Copy Markdown View Source

Named-entity recognition via Bumblebee.

Identifies named entities (people, organisations, locations, …) in natural-language text and returns each as a span with type and confidence. Backed by Bumblebee's Bumblebee.Text.token_classification/3 serving with span aggregation, loading a pre-trained transformer from Hugging Face.

Default model

The default is Davlan/bert-base-multilingual-cased-ner-hrl, trained on 10 high-resource languages (Arabic, German, English, Spanish, French, Italian, Latvian, Dutch, Portuguese, Chinese) with the standard four-class CoNLL-2003 tag set:

  • :per — person
  • :org — organisation
  • :loc — location
  • :misc — miscellaneous

Override with :model to use a language-specific or domain-specific NER model.

Optional dependency

Like Text.POS, NER requires the optional :bumblebee and :exla Hex packages. Without :bumblebee, extract/2 raises with a helpful message.

Cold start and caching

First call downloads the model (~700 MB for the multilingual default) and traces the inference graph. Subsequent calls hit a :persistent_term-cached serving. For production, start a named serving at boot:

serving = Bumblebee.Text.token_classification(model_info, tokenizer,
            aggregation: :same)
{:ok, _pid} = Nx.Serving.start_link(serving: serving, name: MyApp.NER)
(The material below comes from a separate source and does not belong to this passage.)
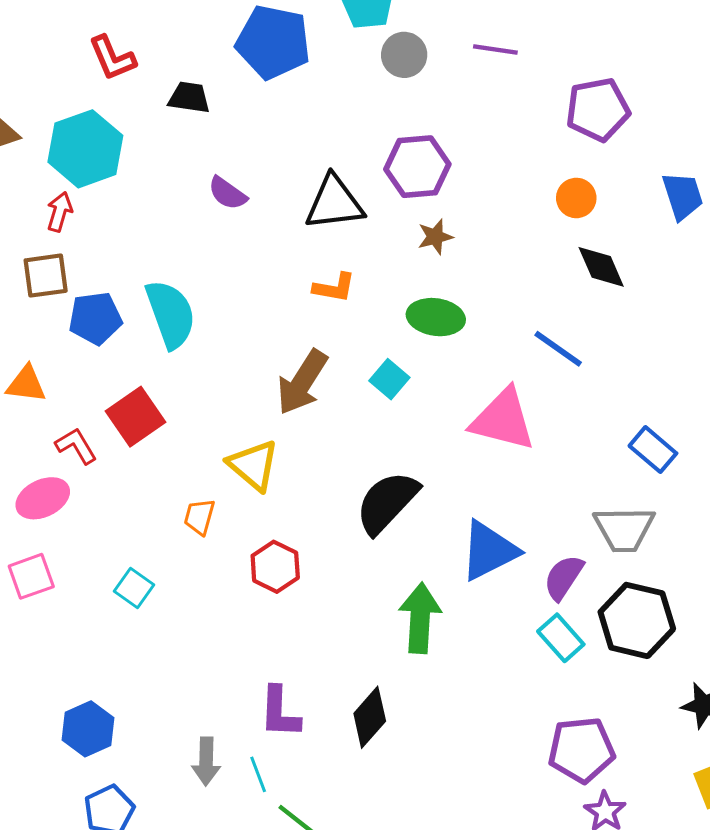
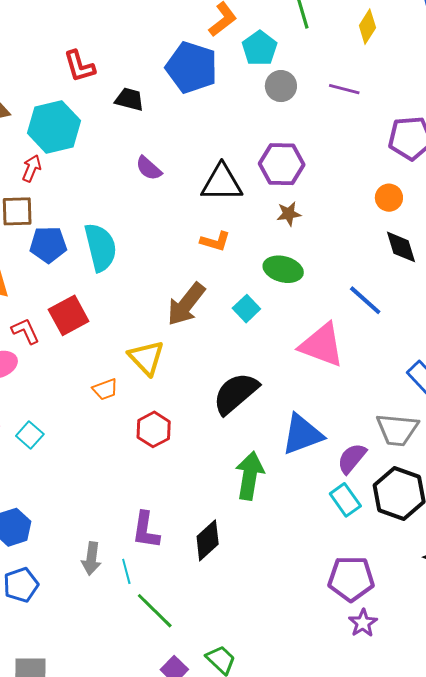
orange trapezoid: (199, 517) -> (105, 389), turned -132
cyan square: (134, 588) -> (30, 435), moved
Text.NER.extract(text, serving: MyApp.NER)

Result shape

%Text.NER.Entity{
  text: "Barack Obama",
  type: :per,
  start: 0,
  end: 12,
  score: 0.99
}

Spans are byte offsets into the original input.

Summary

Functions

Extracts named entities from text.

Drops the cached Nx.Serving for the given model (or all models).

Functions

extract(text, options \\ [])

@spec extract(
  String.t(),
  keyword()
) :: [Text.NER.Entity.t()]

Extracts named entities from text.

Arguments

  • text is a UTF-8 binary.

Options

  • :model — the Hugging Face model id. Defaults to the multilingual "Davlan/bert-base-multilingual-cased-ner-hrl".

  • :serving — pass a name or pid of a pre-started Nx.Serving to skip the lazy cache.
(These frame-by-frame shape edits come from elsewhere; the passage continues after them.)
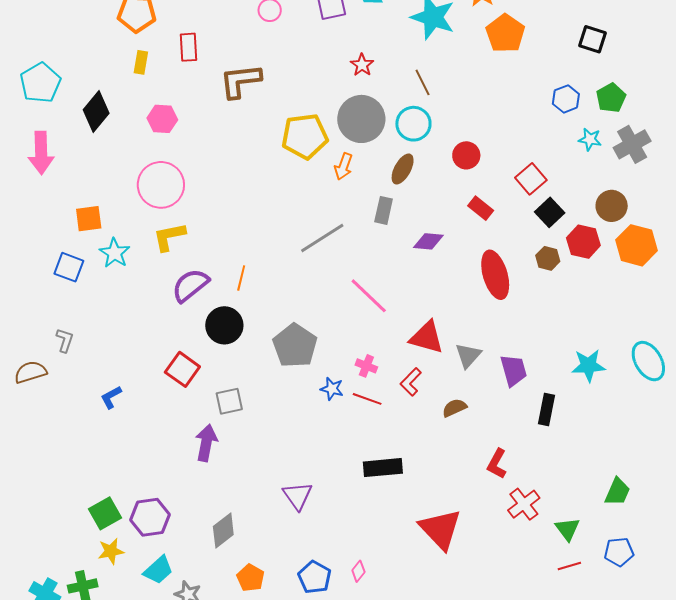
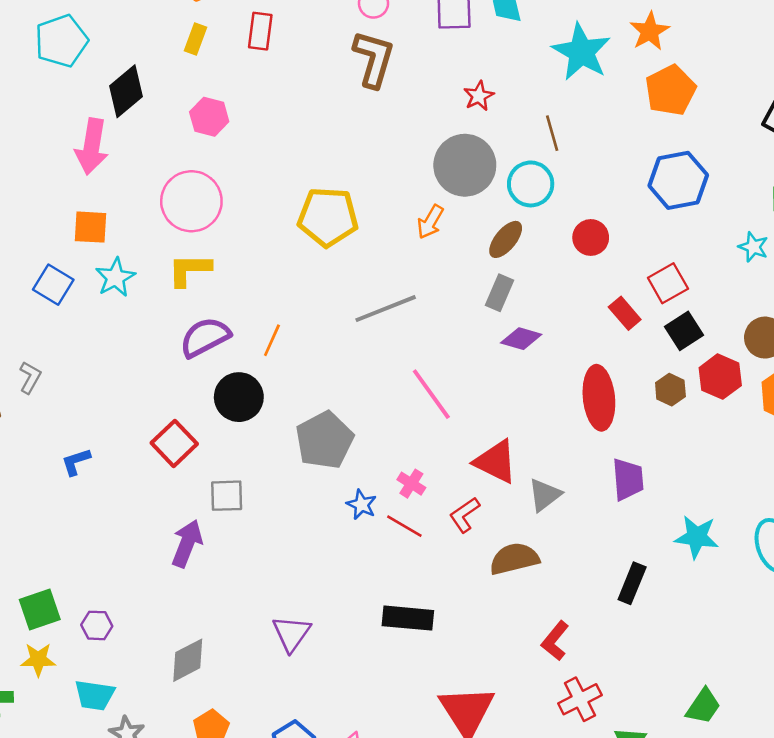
brown L-shape: (240, 81) -> (374, 59), moved, turned 102
blue hexagon: (566, 99) -> (678, 180), moved, size x1.6
yellow pentagon: (305, 136) -> (328, 217), moved
pink arrow: (41, 153) -> (92, 147), moved
red rectangle: (481, 208) -> (625, 313), moved
gray rectangle: (384, 210) -> (500, 293), moved
purple trapezoid: (514, 370) -> (628, 479), moved
brown semicircle: (454, 408) -> (514, 559), size x1.5
purple hexagon: (150, 517) -> (97, 625), size x0.6
cyan trapezoid: (158, 570) -> (95, 695), turned 40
  • :compile — defn-compilation options. Defaults to [batch_size: 1, sequence_length: 256].

  • :min_score — filter out entities below this confidence. Defaults to 0.0 (keep everything).

Returns

reset(model \\ "Davlan/bert-base-multilingual-cased-ner-hrl")

@spec reset(String.t() | :all) :: :ok

Drops the cached Nx.Serving for the given model (or all models).